Le carnet, ça cartonne

01/10/2017 - par Caroline Bonacossa

Alors que les smartphones sont dans toutes les poches, certains s’agrippent à leurs calepins et autres agendas papier, qui connaissent un regain salvateur.

« Le papier fait de la résistance » : ce pourrait être un slogan à l’heure où les smartphones et assistants vocaux dynamitent nos repères-pépères et révolutionnent nos habitudes. Mais c’est surtout le nom d’une marque créée le 18 juin 2013. Comme un hommage au général de Gaulle et un appel, non pas téléphonique ou radiophonique, mais dactylographique, à tous ceux qui aiment entendre le bruit plus ou moins sonore des pages d’un carnet que l’on noircit. « Nous avons voulu faire de la résistance, en créant une marque impertinente, avec des cris de ralliement comme "Arrêtez de vous raconter des histoires, écrivez-les" », explique Nicolas Guillemot, cofondateur.

Trois des quatre associés historiques avaient d’abord monté leur boîte de conseil et d’investissement avant que l’idée de se lancer eux-mêmes ne les taraude. « Dans notre univers dédié au web et aux start-up, tous nos interlocuteurs étaient accros à leur carnet Moleskine.

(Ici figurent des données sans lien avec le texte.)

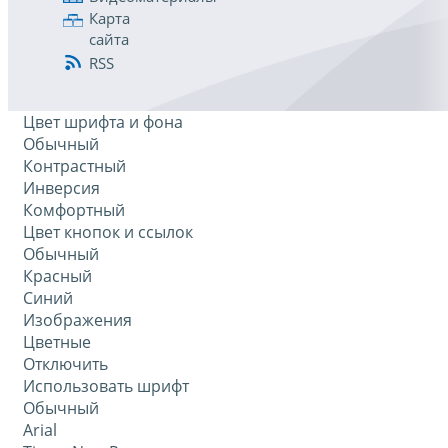
Карта
сайта
RSS
Цвет шрифта и фона
Обычный
Контрастный
Инверсия
Комфортный
Цвет кнопок и ссылок
Обычный
Красный
Синий
Изображения
Цветные
Отключить
Использовать шрифт
Обычный
Arial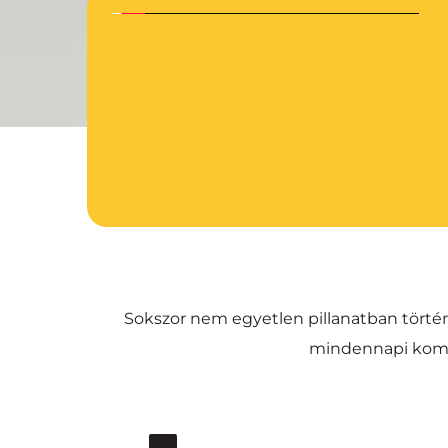
Sokszor nem egyetlen pillanatban történi
mindennapi komm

On s’est dit que ça valait le coup de casser ce monopole en proposant des carnets d’excellente facture. Mais commercialisés avec les codes du digital : site dédié et e-commerce ». Le papier Munken print 90 grammes, les feuilles cousues-collées détachables format 22x13 cm, numérotées decrescendo pour ne pas se retrouver sans munition, le soufflet avec encoche à carte de visite et l’élastique vertical pour y accrocher un stylo, pourquoi pas une plume... Tous ces détails ont ravi les amoureux de la calligraphie. Des marques de mode comme Chanel ou Kenzo leur ont aussitôt commandé des carnets personnalisés à offrir à leurs clients. Plus efficace qu’une bonne campagne de com...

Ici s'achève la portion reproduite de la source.